Default Partitioning and Disk Layout During Installation



 

 


This document will not consider those instances of dual boot or multiple operating systems because this is purely about the Fedora Linux disk layout. It also assumes the installation is performed onto empty, unpartitioned disk drives, or that any existing partitions have been deleted.

Note that other distributions, such as Ubuntu also use a similar default layout.

Default Layout Prior to Fedora 14

Let’s start by describing the default disk layout for versions of Fedora at release 14 and earlier. As mentioned above, it is very simple; it contains only two partitions as shown in the following table. This is also the default partitioning for later Fedora releases that have small hard drives, i.e., less than about 75GB.

Table 1: The default Fedora disk partitioning layout up through Fedora 14.
Mount Point Partition Type Size Description
/boot EXT4 100 / 200 MB This is where the kernel and other required boot files are located. Fedora 11 uses 200MB for this partition. Releases prior to Fedora 11 used 100MB.
Volume Group Remaining disk space After the /boot partition is created, all remaining disk space is allocated to a single Volume Group. This Volume Group includes the space on all physical hard drives installed on the system.
/ EXT4 on LVM. All of Volume Group This partition contains all the rest of the available disk space in a single logical volume. This logical volume is then partitioned and formatted as EXT3 for all Fedora releases up through 10 and as EXT4 for Fedora 11.

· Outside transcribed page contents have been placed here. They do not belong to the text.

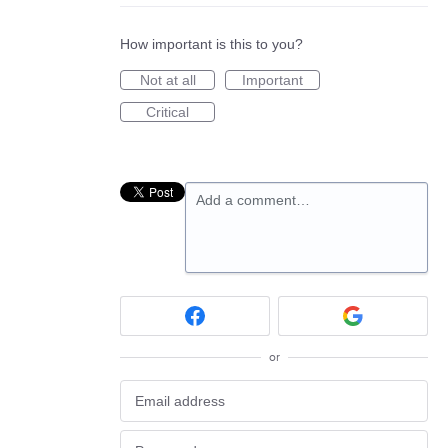
How important is this to you?
Not at all
Important
Critical
Add a comment…
or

The default disk partitioning layout created by Anaconda, the Fedora installation program, is very simple and provides a decent option for most unsophisticated or inexperienced Linux users. There is absolutely nothing wrong with it in many instances where the computer is going to be used as a desktop for an individual non-power user. Power users and those installing servers or specialized workstations should consider other options that will provide more flexibility and better use of disk space.

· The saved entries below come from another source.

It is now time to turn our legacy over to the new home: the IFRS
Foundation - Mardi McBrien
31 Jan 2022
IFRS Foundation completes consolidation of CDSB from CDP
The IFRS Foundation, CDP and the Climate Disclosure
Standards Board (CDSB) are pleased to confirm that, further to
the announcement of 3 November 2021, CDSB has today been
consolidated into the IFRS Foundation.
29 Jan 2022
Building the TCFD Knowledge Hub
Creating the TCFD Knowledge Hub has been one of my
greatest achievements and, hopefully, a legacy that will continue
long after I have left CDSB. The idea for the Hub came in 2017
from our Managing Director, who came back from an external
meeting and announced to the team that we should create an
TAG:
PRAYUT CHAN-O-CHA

I use this default layout for some workstations. I also use it for testing new releases and distributions to simplify and speed installation time and because there is no reason to worry about other partitioning for a test — unless the test is about partitioning.

Default Layout For Fedora 14 and Above

Beginning with Fedora 14, the default partitioning on hard drives of 75GB and greater has changed. For hard drives with less than about 75GB the partitioning in Table 1 is still the default.

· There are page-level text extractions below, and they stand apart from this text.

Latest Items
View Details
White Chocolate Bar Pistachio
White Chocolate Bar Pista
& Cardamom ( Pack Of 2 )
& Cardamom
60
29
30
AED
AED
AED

Table 2: The default Fedora disk partitioning layout for Fedora 14 and above.
Mount Point Partition Type Size Description
/boot EXT4 500MB This is where the kernel and other required boot files are located.
Volume Group Remaining disk space After the /boot partition is created, all remaining disk space is allocated to a single Volume Group. This Volume Group includes the space on all physical hard drives installed on the system.
/ EXT4 on LVM ≈50GB  The / (root) partition is allocated about 50GB of space on the Volume Group.
/home EXT4 on LVM. Rest of available disk space This partition contains all the rest of the available disk space in a single logical volume. This logical volume is then partitioned and formatted as EXT3 for all Fedora releases up through 10 and as EXT4 for Fedora 11.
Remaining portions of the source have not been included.